How to complete this task: Reproduce the data shown below exactly.

Listed entries:
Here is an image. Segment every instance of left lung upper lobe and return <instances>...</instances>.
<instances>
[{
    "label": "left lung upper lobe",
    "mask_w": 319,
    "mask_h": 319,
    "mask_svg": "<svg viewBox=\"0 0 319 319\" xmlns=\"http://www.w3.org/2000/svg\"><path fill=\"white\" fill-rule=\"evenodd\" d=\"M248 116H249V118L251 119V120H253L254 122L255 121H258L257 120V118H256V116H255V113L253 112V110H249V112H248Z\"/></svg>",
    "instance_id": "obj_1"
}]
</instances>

Exercise solution:
Here is an image. Segment every instance of left lung upper lobe and return <instances>...</instances>.
<instances>
[{
    "label": "left lung upper lobe",
    "mask_w": 319,
    "mask_h": 319,
    "mask_svg": "<svg viewBox=\"0 0 319 319\" xmlns=\"http://www.w3.org/2000/svg\"><path fill=\"white\" fill-rule=\"evenodd\" d=\"M248 116H249V118L251 119V120H253L254 122L255 121H258L257 120V118H256V116H255V113L253 112V110H249V112H248Z\"/></svg>",
    "instance_id": "obj_1"
}]
</instances>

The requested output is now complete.